> [What this task involves]
The lines from the start of the records through the one containing "The rest of the program doesn’t" are to be transcribed exactly, and nothing else.

> [Data to examine]
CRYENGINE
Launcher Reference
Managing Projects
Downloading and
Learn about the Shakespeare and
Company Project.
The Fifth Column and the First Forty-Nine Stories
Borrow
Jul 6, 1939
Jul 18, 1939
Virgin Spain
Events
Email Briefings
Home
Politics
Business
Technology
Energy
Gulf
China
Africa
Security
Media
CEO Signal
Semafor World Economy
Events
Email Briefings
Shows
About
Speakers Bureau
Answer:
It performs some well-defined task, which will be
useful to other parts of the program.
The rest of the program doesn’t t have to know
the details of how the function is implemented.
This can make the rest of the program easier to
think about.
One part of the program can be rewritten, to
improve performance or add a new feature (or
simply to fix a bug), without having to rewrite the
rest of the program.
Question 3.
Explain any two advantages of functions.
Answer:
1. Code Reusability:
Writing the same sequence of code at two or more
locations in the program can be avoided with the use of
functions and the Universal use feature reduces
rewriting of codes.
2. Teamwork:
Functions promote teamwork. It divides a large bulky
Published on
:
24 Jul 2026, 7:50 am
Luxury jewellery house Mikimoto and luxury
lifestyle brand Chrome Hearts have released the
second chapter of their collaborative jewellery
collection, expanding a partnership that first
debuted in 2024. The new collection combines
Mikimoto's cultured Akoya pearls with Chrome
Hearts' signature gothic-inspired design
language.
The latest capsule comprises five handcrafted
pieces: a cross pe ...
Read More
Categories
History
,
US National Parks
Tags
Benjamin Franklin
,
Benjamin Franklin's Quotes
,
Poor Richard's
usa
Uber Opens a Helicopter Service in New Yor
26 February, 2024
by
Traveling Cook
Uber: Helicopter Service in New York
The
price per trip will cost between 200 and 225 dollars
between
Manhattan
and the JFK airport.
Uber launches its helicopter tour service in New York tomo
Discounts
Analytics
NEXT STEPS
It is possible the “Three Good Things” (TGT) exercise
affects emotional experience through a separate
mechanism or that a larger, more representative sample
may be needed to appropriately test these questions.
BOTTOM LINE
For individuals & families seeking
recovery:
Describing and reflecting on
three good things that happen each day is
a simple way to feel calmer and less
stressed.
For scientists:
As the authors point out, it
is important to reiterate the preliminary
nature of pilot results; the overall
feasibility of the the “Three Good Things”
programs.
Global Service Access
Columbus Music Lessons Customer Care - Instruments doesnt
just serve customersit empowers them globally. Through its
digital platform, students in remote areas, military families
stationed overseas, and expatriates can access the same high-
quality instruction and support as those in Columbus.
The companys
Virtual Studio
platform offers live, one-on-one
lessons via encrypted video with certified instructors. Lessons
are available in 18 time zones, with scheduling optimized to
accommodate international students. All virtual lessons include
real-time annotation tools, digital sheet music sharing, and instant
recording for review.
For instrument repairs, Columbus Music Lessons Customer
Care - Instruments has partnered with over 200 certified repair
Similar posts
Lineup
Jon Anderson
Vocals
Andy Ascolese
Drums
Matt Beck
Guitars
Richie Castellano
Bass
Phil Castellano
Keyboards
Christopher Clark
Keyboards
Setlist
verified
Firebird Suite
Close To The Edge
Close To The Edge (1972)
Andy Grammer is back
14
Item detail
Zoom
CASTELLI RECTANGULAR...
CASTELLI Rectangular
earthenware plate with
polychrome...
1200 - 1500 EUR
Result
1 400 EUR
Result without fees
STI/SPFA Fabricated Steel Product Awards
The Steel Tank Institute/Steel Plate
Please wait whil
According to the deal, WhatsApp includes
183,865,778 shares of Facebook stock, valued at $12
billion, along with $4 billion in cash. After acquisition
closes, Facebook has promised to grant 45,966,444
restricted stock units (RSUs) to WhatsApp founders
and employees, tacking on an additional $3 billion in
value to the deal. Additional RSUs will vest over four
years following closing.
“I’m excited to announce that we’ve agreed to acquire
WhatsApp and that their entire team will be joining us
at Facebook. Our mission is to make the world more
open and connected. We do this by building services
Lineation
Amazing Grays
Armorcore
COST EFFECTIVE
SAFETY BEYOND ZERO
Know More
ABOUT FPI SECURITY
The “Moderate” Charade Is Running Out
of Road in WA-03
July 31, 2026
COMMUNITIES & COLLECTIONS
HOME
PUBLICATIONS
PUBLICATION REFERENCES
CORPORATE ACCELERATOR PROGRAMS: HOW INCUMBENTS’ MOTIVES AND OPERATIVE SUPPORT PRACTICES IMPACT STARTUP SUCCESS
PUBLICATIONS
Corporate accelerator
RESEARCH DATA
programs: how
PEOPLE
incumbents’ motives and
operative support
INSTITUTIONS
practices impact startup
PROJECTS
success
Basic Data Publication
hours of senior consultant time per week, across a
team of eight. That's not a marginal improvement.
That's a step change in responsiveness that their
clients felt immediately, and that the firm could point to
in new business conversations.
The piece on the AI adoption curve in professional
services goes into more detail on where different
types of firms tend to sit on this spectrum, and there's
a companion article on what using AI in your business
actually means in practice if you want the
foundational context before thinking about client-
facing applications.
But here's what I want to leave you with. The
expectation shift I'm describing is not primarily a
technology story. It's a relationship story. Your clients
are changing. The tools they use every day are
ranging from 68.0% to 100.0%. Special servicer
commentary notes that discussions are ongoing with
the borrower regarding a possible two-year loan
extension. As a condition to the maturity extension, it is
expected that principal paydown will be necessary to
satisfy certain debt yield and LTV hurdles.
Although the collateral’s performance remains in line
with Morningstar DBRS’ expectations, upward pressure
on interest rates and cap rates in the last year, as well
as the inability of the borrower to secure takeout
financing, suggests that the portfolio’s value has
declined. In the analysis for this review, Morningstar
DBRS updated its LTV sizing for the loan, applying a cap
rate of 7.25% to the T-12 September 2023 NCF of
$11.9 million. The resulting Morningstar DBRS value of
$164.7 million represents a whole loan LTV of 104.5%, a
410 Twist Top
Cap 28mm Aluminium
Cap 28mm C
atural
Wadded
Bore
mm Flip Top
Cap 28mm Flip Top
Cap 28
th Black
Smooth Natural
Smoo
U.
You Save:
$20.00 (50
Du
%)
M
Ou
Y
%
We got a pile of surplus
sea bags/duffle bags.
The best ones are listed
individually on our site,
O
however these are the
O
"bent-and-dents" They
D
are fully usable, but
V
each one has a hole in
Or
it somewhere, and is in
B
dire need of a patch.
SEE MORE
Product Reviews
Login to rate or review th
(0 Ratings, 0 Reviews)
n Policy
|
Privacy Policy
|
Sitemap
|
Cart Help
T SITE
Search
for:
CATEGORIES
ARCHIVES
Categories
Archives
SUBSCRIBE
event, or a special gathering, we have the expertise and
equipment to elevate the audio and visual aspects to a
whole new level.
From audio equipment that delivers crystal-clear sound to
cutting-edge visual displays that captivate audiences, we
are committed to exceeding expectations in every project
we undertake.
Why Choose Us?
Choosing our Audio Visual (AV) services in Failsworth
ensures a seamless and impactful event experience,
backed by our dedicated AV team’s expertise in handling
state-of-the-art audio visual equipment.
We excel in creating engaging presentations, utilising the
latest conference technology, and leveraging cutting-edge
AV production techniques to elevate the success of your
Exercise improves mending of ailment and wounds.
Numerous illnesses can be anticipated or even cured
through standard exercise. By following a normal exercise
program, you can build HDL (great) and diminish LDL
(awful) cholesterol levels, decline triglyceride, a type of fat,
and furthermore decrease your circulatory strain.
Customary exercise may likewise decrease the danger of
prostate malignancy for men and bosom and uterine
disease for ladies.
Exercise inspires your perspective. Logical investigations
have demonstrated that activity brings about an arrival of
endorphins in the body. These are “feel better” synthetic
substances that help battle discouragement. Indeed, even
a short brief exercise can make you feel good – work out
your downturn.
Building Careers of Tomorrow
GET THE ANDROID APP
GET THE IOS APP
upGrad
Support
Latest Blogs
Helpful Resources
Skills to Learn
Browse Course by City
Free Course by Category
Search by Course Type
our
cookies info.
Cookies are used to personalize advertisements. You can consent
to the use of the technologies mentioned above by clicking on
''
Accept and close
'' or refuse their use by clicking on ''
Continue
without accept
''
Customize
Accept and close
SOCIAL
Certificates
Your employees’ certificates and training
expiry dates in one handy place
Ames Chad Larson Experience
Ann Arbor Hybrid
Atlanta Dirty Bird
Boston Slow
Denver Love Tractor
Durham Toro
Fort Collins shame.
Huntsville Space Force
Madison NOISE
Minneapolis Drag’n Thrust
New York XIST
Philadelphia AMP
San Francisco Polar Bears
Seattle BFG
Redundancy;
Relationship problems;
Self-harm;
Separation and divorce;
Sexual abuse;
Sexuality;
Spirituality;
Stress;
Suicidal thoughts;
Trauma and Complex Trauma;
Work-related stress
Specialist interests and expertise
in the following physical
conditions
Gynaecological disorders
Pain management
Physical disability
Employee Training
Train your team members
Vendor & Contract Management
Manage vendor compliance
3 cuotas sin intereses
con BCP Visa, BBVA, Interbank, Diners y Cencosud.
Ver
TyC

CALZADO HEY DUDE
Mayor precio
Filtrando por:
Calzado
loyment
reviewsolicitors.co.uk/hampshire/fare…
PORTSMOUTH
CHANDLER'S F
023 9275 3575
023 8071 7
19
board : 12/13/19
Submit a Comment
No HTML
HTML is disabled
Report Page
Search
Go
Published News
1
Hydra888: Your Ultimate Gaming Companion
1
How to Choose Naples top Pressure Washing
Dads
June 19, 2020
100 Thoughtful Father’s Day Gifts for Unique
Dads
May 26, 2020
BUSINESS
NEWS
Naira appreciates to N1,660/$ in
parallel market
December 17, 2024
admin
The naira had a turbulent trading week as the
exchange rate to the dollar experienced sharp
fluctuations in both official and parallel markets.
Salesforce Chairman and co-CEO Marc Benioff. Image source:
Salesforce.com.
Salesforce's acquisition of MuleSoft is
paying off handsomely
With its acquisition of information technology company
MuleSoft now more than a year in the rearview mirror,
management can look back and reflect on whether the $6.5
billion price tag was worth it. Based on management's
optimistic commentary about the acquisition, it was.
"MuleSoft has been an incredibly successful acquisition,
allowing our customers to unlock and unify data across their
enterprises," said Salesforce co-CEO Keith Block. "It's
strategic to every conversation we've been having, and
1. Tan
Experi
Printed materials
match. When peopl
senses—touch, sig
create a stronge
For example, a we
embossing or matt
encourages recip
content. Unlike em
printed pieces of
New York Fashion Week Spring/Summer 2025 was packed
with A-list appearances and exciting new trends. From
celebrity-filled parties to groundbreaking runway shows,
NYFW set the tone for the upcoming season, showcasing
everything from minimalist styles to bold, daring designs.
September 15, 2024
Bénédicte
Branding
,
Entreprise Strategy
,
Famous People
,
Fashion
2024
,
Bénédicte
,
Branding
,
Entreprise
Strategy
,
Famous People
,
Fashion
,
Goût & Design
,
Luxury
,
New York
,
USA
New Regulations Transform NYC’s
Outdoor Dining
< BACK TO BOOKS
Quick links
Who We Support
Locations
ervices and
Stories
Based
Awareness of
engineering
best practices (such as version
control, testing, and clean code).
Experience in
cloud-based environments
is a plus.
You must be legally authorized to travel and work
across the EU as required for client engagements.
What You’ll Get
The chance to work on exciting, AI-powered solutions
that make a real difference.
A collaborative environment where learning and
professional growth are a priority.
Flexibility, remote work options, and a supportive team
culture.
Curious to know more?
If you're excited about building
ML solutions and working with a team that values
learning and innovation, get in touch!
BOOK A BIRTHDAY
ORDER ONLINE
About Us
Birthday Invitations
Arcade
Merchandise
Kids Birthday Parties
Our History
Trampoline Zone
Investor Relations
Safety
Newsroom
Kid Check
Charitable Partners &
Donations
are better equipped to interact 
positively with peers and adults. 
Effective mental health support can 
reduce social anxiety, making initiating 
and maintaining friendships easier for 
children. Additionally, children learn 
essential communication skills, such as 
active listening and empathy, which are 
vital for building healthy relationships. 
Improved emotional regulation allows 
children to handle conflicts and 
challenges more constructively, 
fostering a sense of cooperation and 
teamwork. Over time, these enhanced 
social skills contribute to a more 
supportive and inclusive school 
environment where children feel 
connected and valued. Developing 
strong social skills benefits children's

> [Answer to the problem]
CRYENGINE
Launcher Reference
Managing Projects
Downloading and
Learn about the Shakespeare and
Company Project.
The Fifth Column and the First Forty-Nine Stories
Borrow
Jul 6, 1939
Jul 18, 1939
Virgin Spain
Events
Email Briefings
Home
Politics
Business
Technology
Energy
Gulf
China
Africa
Security
Media
CEO Signal
Semafor World Economy
Events
Email Briefings
Shows
About
Speakers Bureau
Answer:
It performs some well-defined task, which will be
useful to other parts of the program.
The rest of the program doesn’t t have to know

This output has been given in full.